Macular degeneration is a common cause of vision loss in older people. Doctors recently tested a new surgical technique using stem cells that may help patients with macular degeneration regain their vision.
Almost 10% of Americans over the age of 50 years suffer from age-related macular degeneration. Age-related macular degeneration is caused by the death or dysfunction of cells in the macula, an area in the center of the retina on the rear inner surface of the eye. This area is critical for high-resolution central vision, which is the visual field directly in line with the eye. It is needed for activities such as driving or reading.
Macular degeneration tends to worsen with time, and can eventually result in the loss of central vision while leaving peripheral unaffected. Doctors have theorized that they could slow down or even reverse the progression of the disease if they could replace the dead cells in the macula.
The London Project to Cure Blindness
A group of doctors in the United Kingdom recently conducted a phase I clinical trial where they surgically implanted replacement cells, derived from human stem cells, in the eyes of two patients suffering from “wet” macular degeneration. This is the most severe form of macular degeneration, referred to as “wet” because it is associated with leaky blood vessels. They reported the results of the trial in the scientific journal Nature Biotechnology.
Human stem cells, which can be obtained from very early-stage human embryos, can grow and divide without limit in the laboratory. Under the right conditions, they have the ability to develop into any other type of cell in the human body.
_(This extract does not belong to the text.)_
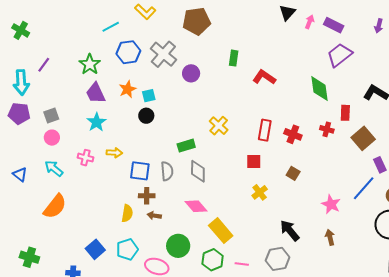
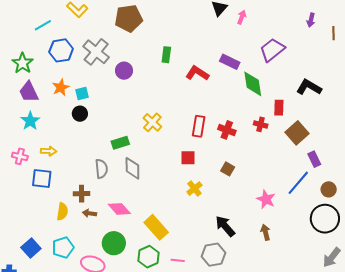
purple rectangle: (334, 25) -> (230, 62), moved
blue square: (140, 171) -> (42, 178), moved
pink diamond: (196, 206) -> (119, 209), moved

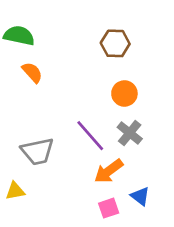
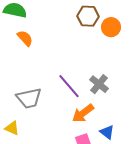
orange circle: (124, 93) -> (111, 27), moved
yellow triangle: (15, 191) -> (12, 128), turned 35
For this study, the doctors isolated human stem cells that had transformed into retinal cells. They subjected the cells to extensive tests to confirm that they were the right type. They also surgically implanted the cells into the eyes of mice and pigs in order to confirm that they did not develop into tumors. After confirmation of their safety in lab animals, these retinal cells were placed onto the surface of a specially-treated polyester membrane, approximately 6 mm by 3 mm in size (0.2 by 0.1 inches). The cells were allowed to grow over the membrane, forming a “patch” with a living surface very similar to that of the interior of the eye.
The trial patients, 60 and 84 years of age, had recently been diagnosed with sudden severe declines in vision associated with wet age-related macular degeneration in one of their eyes. In an operation under general anesthesia, lasting one to two hours, the patch with the new retinal cells was inserted under the retina of the diseased eye in each patient. A follow-up operation was performed 10 weeks later, under local anesthesia. Patients were given anti-inflammatory drugs for three weeks following each surgery, and an implant secreting anti-inflammatory drugs was deposited within the eye after the second surgery. These drugs were intended to suppress the immune response within the eye so that the patient’s body did not reject the foreign cells.
Adverse events recorded
The patients were monitored for a year after the surgery in order to identify any negative effects and look for any evidence of improvements to their vision. Unfortunately, both patients experienced serious adverse effects, requiring additional eye surgery. However, these were due to the anti-inflammatory treatment and the general surgical procedure, and not directly related to the implanted patch or stem cell-derived retinal cells.
Substantial improvements to vision
One year after the procedure, the new cells implanted with the patch still seemed to be alive and functioning. Most importantly, both patients had experienced substantial improvements to their vision. Visual acuity, as measured by an eye chart, was increased, and reading speed improved from 2 to 83 words per minute for one patient and from 0 to 80 words per minute for the other. The visual improvement was so substantial that one patient remarked that he could once again read the newspaper and work in his garden.
The researchers will continue to monitor these patients over the next several years to see if the improvement in vision is maintained and to make sure that there are no other negative effects. It is also necessary to verify the effectiveness of the procedure in additional patients. Furthermore, both patients were suffering from the most severe, ‘wet’ form of age-related macular degeneration, and it is not clear if this procedure would be helpful to those with milder forms of the disease.
Overall, the researchers considered the initial results to be promising, and hope to test the procedure in other patients. They hope that this could lead to a routine therapy that could be available to age-related macular degeneration patients within five years.